__Required action__
Print a faithful copy of the data below, word for word, with the pictures left out.

-------- Listed records

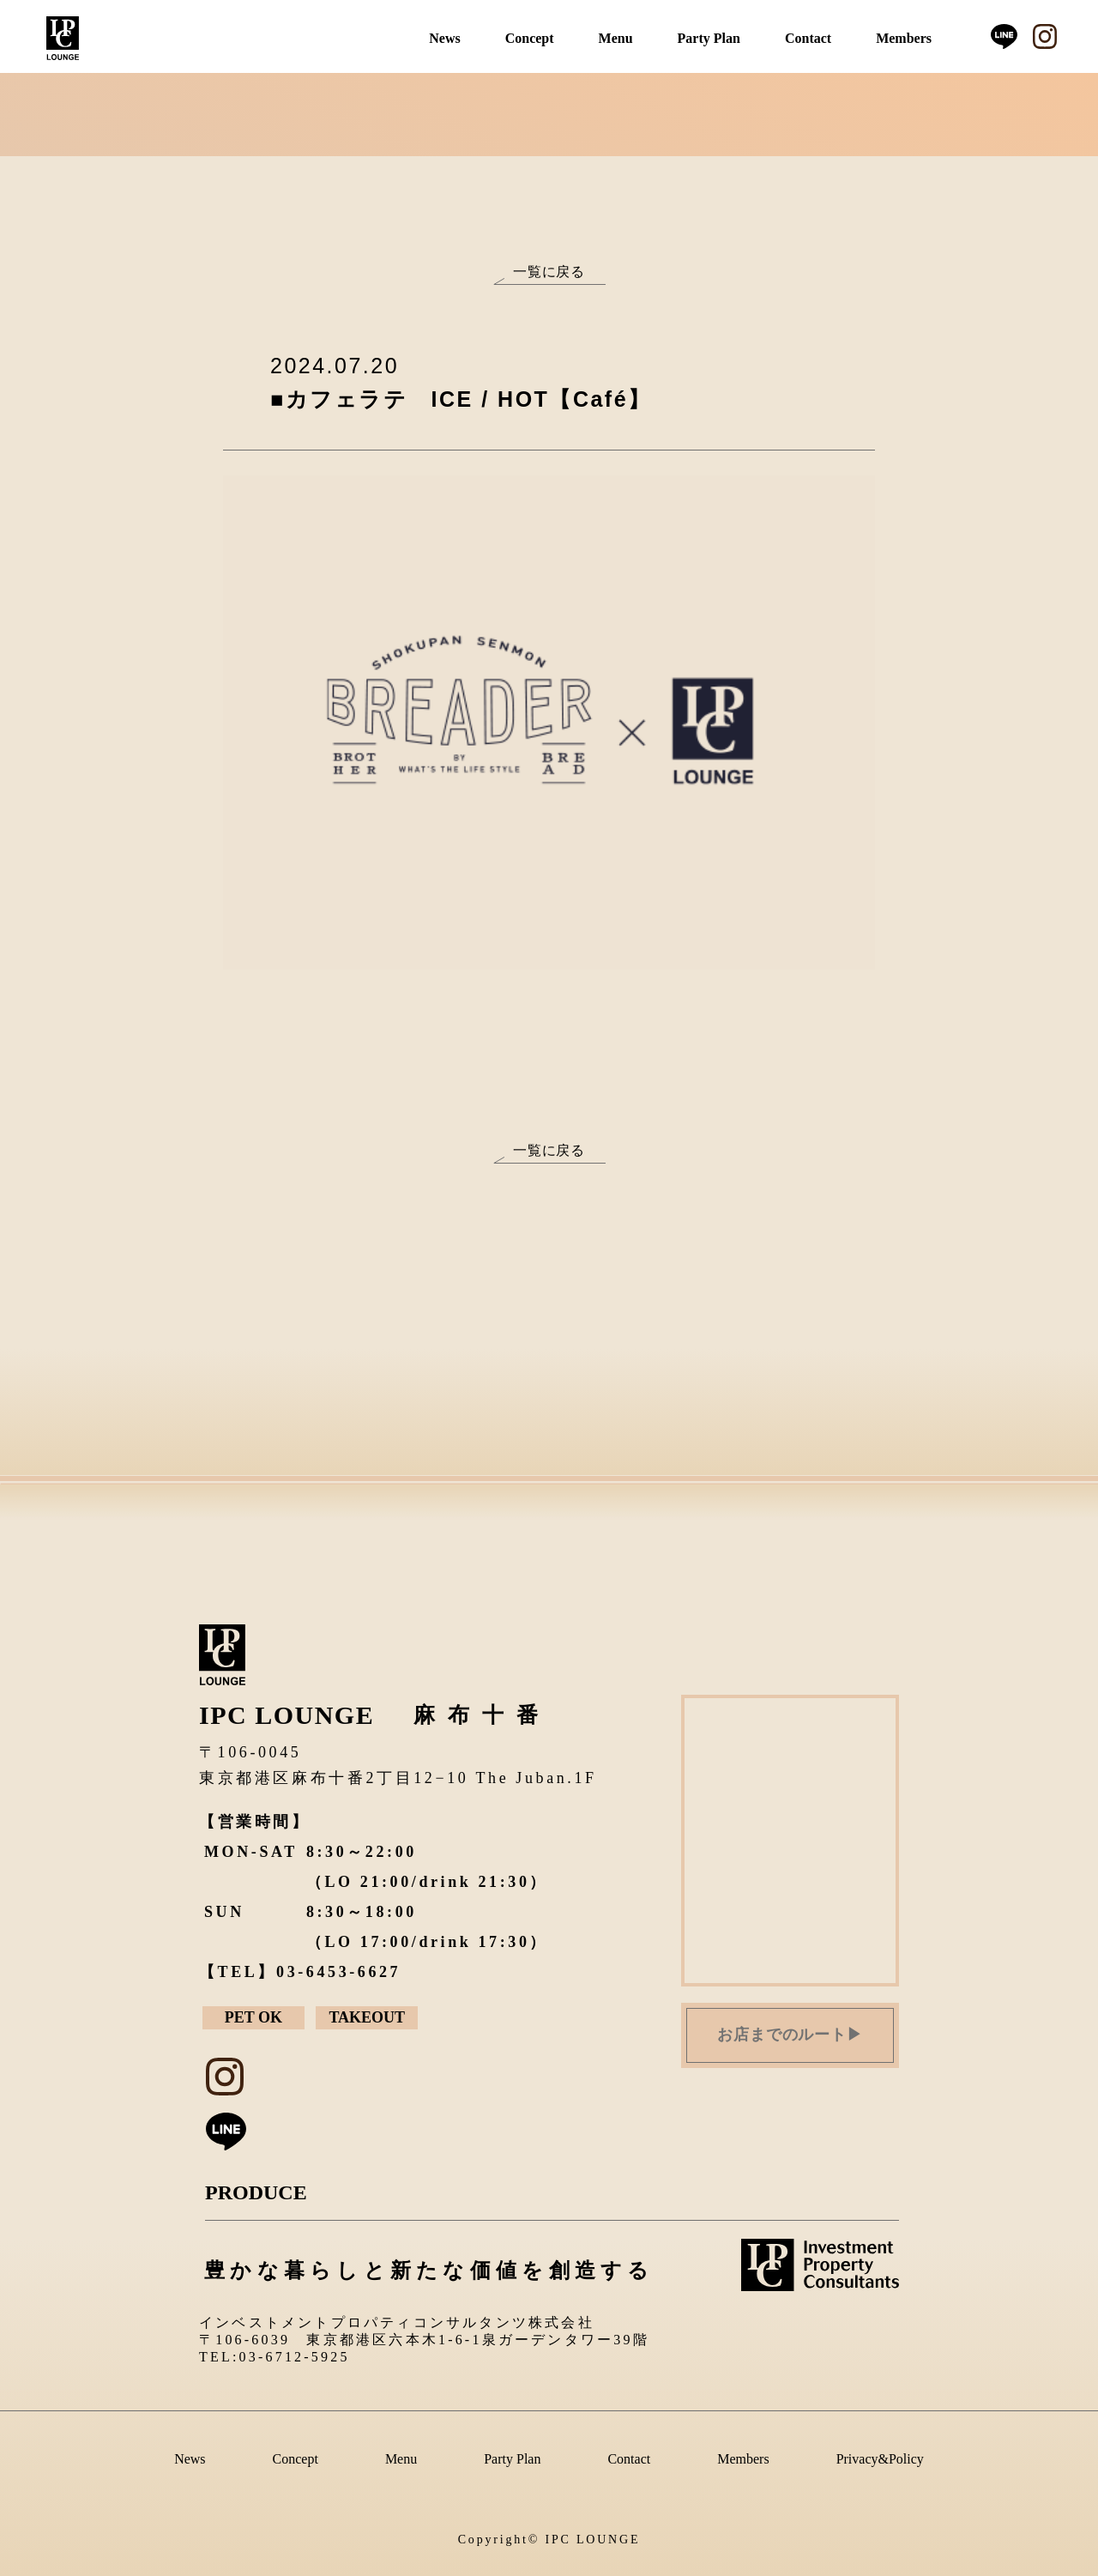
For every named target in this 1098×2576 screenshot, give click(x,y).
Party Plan (709, 38)
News (444, 38)
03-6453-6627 (338, 1971)
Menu (616, 38)
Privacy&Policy (880, 2459)
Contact (808, 38)
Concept (529, 38)
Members (904, 38)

----------------

__Your response__
For every named target in this 1098×2576 screenshot, give click(x,y).
Party Plan (709, 38)
News (444, 38)
03-6453-6627 (338, 1971)
Menu (616, 38)
Privacy&Policy (880, 2459)
Contact (808, 38)
Concept (529, 38)
Members (904, 38)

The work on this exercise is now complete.